The panel voted along party lines to move forward with legal against Obama over his delay of the healthcare law’s employer mandate, which Republicans say was outside his authority as president.The House is expected to approve the lawsuit before lawmakers leave town next week for a five-week summer recess.
Away from Capitol Hill, as Greg Sargent reported this morning, Democrats are actually delighted with the GOP’s scheme, eager to seize on the lawsuit as a key election-year message.
But the funny part today came just before the House Rules Committee held their party-line vote on this misguided case.

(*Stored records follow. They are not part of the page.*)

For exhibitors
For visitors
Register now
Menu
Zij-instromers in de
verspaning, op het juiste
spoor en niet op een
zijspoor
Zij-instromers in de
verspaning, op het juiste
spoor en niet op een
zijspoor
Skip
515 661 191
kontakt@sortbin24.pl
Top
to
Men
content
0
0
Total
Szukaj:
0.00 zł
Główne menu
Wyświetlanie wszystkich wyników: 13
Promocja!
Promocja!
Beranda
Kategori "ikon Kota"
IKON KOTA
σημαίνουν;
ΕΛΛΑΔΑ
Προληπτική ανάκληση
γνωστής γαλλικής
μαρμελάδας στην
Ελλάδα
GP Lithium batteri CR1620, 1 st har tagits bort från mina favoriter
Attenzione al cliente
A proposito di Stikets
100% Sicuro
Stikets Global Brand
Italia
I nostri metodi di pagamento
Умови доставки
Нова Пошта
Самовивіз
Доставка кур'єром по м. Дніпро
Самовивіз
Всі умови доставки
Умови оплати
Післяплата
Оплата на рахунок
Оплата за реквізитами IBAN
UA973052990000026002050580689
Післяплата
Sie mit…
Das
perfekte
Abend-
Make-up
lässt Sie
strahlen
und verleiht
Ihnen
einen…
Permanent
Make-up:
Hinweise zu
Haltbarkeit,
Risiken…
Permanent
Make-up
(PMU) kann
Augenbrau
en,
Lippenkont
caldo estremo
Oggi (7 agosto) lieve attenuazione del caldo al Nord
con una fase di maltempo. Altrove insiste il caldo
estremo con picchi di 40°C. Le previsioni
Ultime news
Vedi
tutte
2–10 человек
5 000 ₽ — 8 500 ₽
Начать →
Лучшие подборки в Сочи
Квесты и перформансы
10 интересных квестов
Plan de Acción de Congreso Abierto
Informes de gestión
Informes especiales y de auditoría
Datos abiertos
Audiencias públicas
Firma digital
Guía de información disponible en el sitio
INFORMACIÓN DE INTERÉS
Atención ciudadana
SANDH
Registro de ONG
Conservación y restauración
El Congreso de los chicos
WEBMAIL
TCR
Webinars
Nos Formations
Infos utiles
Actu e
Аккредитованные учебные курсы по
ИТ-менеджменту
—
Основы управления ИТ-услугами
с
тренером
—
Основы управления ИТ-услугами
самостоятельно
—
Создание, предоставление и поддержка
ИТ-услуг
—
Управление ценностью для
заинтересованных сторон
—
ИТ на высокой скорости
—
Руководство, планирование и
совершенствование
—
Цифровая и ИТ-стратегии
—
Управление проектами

As my colleague Nazanin Rafsanjani noted, Democrats recommended a series of measures intended to make the resolution authorizing the lawsuit more responsible. It led to a series of amendment votes:
Democrats asked for a provision that would require Republicans to regularly disclose how much this lawsuit was costing American taxpayers. Republicans said no.
Democrats asked for a conflict-of-interest measure that would prevent lawmakers from hiring lawyers for this case who lobby Congress. Republicans said no.

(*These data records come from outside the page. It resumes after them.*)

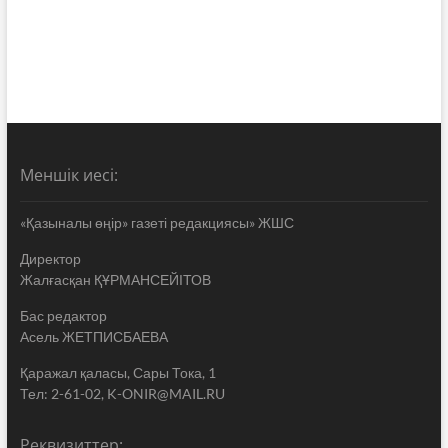
Меншік иесі:
«Қазыналы өңір» газеті редакциясы» ЖШС
Директор
Жалғасқан ҚҰРМАНСЕЙІТОВ
Бас редактор
Асель ЖЕТПИСБАЕВА
Қаражал қаласы, Сары Тока, 1
Тел: 2-61-02, K-ONIR@MAIL.RU
Реквизиттер:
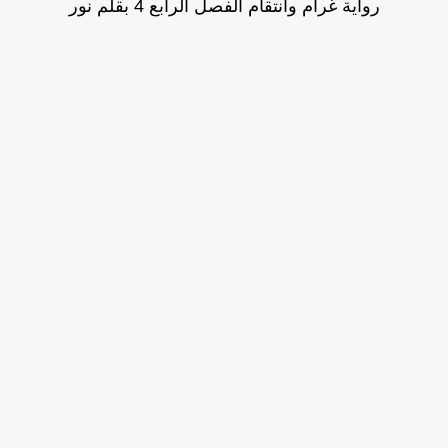
رواية غرام وانتقام الفصل الرابع 4 بقلم نور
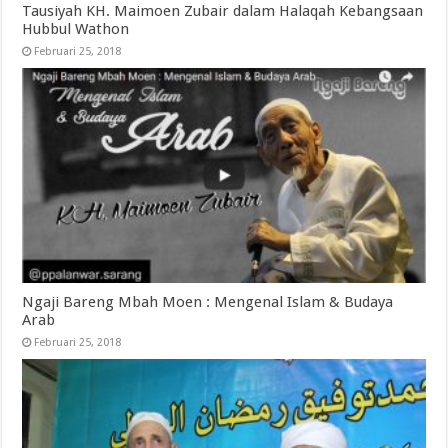
Tausiyah KH. Maimoen Zubair dalam Halaqah Kebangsaan
Hubbul Wathon
Februari 25, 2018
Ngaji Bareng Mbah Moen : Mengenal Islam & Budaya
Arab
Februari 25, 2018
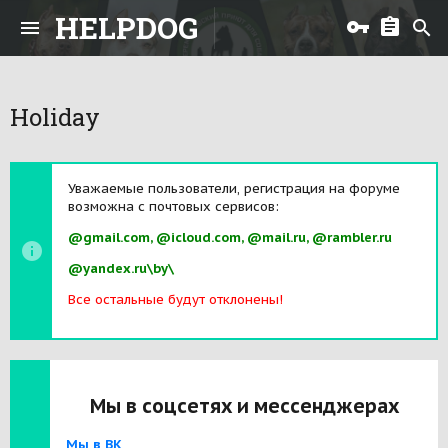
HELPDOG
Holiday
Уважаемые пользователи, регистрация на форуме
возможна с почтовых сервисов:
@gmail.com, @icloud.com, @mail.ru, @rambler.ru
@yandex.ru\by\
Все остальные будут отклонены!
Мы в соцсетях и мессенджерах
Мы в ВК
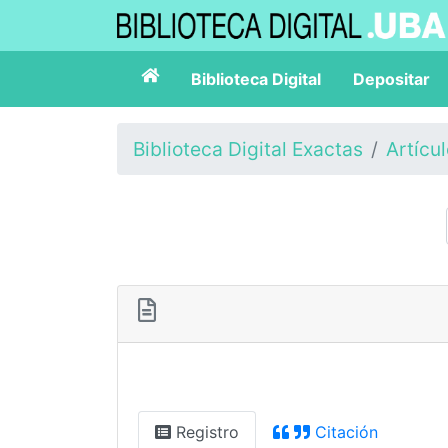
Biblioteca Digital
Depositar
Biblioteca Digital Exactas
Artícu
Registro
Citación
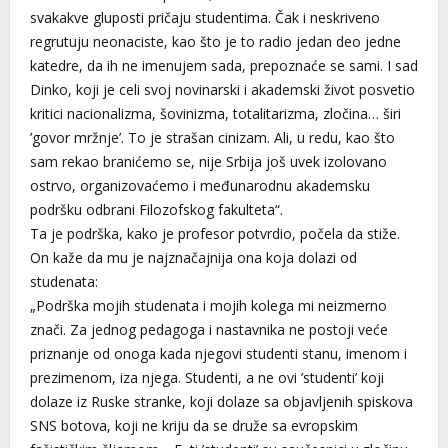
svakakve gluposti pričaju studentima. Čak i neskriveno
regrutuju neonaciste, kao što je to radio jedan deo jedne
katedre, da ih ne imenujem sada, prepoznaće se sami. I sad
Dinko, koji je celi svoj novinarski i akademski život posvetio
kritici nacionalizma, šovinizma, totalitarizma, zločina… širi
’govor mržnje’. To je strašan cinizam. Ali, u redu, kao što
sam rekao branićemo se, nije Srbija još uvek izolovano
ostrvo, organizovaćemo i međunarodnu akademsku
podršku odbrani Filozofskog fakulteta“.
Ta je podrška, kako je profesor potvrdio, počela da stiže.
On kaže da mu je najznačajnija ona koja dolazi od
studenata:
„Podrška mojih studenata i mojih kolega mi neizmerno
znači. Za jednog pedagoga i nastavnika ne postoji veće
priznanje od onoga kada njegovi studenti stanu, imenom i
prezimenom, iza njega. Studenti, a ne ovi ’studenti’ koji
dolaze iz Ruske stranke, koji dolaze sa objavljenih spiskova
SNS botova, koji ne kriju da se druže sa evropskim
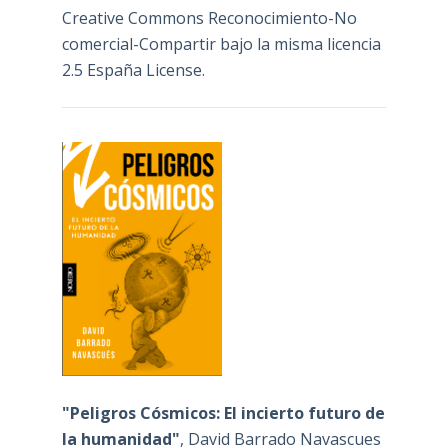
Creative Commons Reconocimiento-No
comercial-Compartir bajo la misma licencia
2.5 España License
.
"Peligros Cósmicos: El incierto futuro de
la humanidad"
, David Barrado Navascues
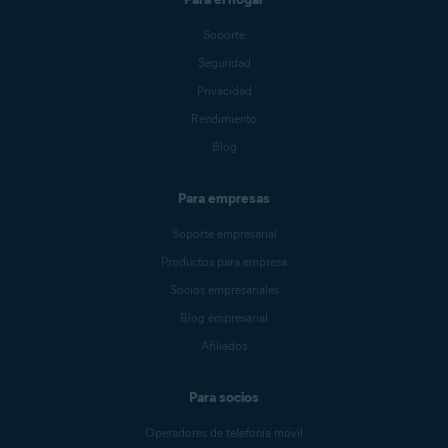
Soporte
Seguridad
Privacidad
Rendimiento
Blog
Para empresas
Soporte empresarial
Productos para empresa
Socios empresariales
Blog empresarial
Afiliados
Para socios
Operadores de telefonía móvil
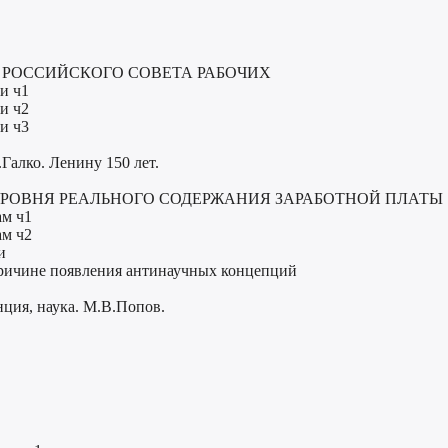
И РОССИЙСКОГО СОВЕТА РАБОЧИХ
и ч1
и ч2
и ч3
Галко. Ленину 150 лет.
 УРОВНЯ РЕАЛЬНОГО СОДЕРЖАНИЯ ЗАРАБОТНОЙ ПЛАТЫ
ам ч1
ам ч2
и
причине появления антинаучных концепций
нция, наука. М.В.Попов.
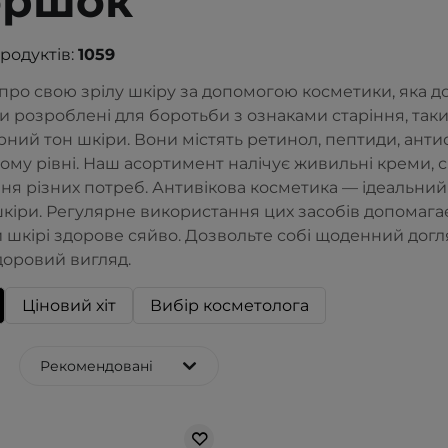
оршок
продуктів:
1059
про свою зрілу шкіру за допомогою косметики, яка д
и розроблені для боротьби з ознаками старіння, таки
ний тон шкіри. Вони містять ретинол, пептиди, анти
ному рівні. Наш асортимент налічує живильні креми, 
я різних потреб. Антивікова косметика — ідеальний 
шкіри. Регулярне використання цих засобів допомаг
 шкірі здорове сяйво. Дозвольте собі щоденний догл
доровий вигляд.
Ціновий хіт
Вибір косметолога
Рекомендовані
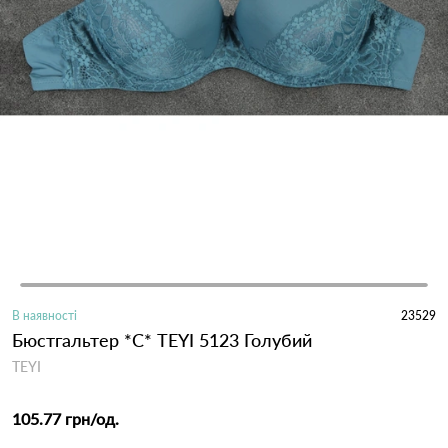
В наявності
23529
Бюстгальтер *С* TEYI 5123 Голубий
TEYI
105.77 грн
/од.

Democrats asked for a separate conflict-of-interest amendment that would stop Congress from hiring a law firm for this case that has a financial stake in the implementation of the ACA. Republicans said no.
Democrats asked for a disclosure requirement that said congressional contracts with outside counsel would be disclosed before they’re approved. Republicans said no.
Democrats asked for a measure that would require Republicans to explain where the public funds will come from that will pay for the lawsuit. Republicans said no.
There were 11 proposed improvements in all, Each were defeated with zero Republican votes.
That’s a shame. Most of these ideas actually seemed pretty reasonable.
But I think it’s pretty obvious that the lawsuit isn’t about being reasonable; it’s about playing a partisan game. Indeed, as we discussed earlier, if House Republicans were genuinely outraged by President Obama circumventing Congress, we wouldn’t see so many instances of House GOP leaders urging the president to circumvent Congress.